## What is expected
Repeat exactly the lines of the listing below, please, starting with the first and ending with the line containing "of the minor."; leave out the rest.

## Data

━━━━━━━━━━━━━━━━━━━━

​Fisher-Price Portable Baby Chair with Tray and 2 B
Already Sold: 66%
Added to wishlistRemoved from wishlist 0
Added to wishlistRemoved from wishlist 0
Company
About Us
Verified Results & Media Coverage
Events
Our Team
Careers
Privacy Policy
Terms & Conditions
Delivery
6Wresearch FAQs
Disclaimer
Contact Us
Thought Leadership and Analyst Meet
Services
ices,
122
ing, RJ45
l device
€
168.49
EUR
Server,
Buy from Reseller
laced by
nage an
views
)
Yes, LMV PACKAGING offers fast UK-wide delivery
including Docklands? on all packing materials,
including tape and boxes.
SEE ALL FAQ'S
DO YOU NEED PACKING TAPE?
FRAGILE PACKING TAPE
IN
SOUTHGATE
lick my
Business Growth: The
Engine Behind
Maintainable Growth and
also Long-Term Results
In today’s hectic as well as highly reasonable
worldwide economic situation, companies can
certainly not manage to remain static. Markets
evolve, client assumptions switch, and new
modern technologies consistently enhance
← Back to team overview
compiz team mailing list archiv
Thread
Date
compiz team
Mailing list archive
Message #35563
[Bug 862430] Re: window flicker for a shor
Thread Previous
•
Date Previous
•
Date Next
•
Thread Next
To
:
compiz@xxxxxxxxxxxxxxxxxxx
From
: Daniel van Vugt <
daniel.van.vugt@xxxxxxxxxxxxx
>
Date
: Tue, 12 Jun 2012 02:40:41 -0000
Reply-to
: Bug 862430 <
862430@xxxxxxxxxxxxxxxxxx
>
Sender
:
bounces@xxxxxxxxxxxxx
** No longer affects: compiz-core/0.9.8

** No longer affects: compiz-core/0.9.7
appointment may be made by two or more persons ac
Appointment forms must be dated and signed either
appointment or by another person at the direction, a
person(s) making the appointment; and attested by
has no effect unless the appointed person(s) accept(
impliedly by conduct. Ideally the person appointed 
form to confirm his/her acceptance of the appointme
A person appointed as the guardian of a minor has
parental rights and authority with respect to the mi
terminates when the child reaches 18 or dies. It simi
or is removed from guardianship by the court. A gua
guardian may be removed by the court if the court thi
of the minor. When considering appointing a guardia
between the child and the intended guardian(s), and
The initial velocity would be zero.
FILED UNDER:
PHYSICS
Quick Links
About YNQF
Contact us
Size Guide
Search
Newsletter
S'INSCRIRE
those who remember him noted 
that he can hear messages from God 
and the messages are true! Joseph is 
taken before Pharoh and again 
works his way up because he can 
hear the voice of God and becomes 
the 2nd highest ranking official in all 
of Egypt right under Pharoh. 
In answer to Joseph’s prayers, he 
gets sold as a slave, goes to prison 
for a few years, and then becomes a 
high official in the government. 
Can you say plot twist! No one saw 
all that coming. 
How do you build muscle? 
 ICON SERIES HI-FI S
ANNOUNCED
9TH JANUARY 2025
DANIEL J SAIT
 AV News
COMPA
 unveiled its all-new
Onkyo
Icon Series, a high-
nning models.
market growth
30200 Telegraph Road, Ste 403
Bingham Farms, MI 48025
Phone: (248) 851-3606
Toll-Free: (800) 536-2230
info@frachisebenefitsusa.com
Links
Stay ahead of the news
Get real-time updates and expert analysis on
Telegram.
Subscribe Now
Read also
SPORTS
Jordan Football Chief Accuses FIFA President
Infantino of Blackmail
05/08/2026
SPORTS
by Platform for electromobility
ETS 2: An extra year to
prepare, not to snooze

━━━━━━━━━━━━━━━━━━━━

## Exercise output
​Fisher-Price Portable Baby Chair with Tray and 2 B
Already Sold: 66%
Added to wishlistRemoved from wishlist 0
Added to wishlistRemoved from wishlist 0
Company
About Us
Verified Results & Media Coverage
Events
Our Team
Careers
Privacy Policy
Terms & Conditions
Delivery
6Wresearch FAQs
Disclaimer
Contact Us
Thought Leadership and Analyst Meet
Services
ices,
122
ing, RJ45
l device
€
168.49
EUR
Server,
Buy from Reseller
laced by
nage an
views
)
Yes, LMV PACKAGING offers fast UK-wide delivery
including Docklands? on all packing materials,
including tape and boxes.
SEE ALL FAQ'S
DO YOU NEED PACKING TAPE?
FRAGILE PACKING TAPE
IN
SOUTHGATE
lick my
Business Growth: The
Engine Behind
Maintainable Growth and
also Long-Term Results
In today’s hectic as well as highly reasonable
worldwide economic situation, companies can
certainly not manage to remain static. Markets
evolve, client assumptions switch, and new
modern technologies consistently enhance
← Back to team overview
compiz team mailing list archiv
Thread
Date
compiz team
Mailing list archive
Message #35563
[Bug 862430] Re: window flicker for a shor
Thread Previous
•
Date Previous
•
Date Next
•
Thread Next
To
:
compiz@xxxxxxxxxxxxxxxxxxx
From
: Daniel van Vugt <
daniel.van.vugt@xxxxxxxxxxxxx
>
Date
: Tue, 12 Jun 2012 02:40:41 -0000
Reply-to
: Bug 862430 <
862430@xxxxxxxxxxxxxxxxxx
>
Sender
:
bounces@xxxxxxxxxxxxx
** No longer affects: compiz-core/0.9.8

** No longer affects: compiz-core/0.9.7
appointment may be made by two or more persons ac
Appointment forms must be dated and signed either
appointment or by another person at the direction, a
person(s) making the appointment; and attested by
has no effect unless the appointed person(s) accept(
impliedly by conduct. Ideally the person appointed 
form to confirm his/her acceptance of the appointme
A person appointed as the guardian of a minor has
parental rights and authority with respect to the mi
terminates when the child reaches 18 or dies. It simi
or is removed from guardianship by the court. A gua
guardian may be removed by the court if the court thi
of the minor. When considering appointing a guardia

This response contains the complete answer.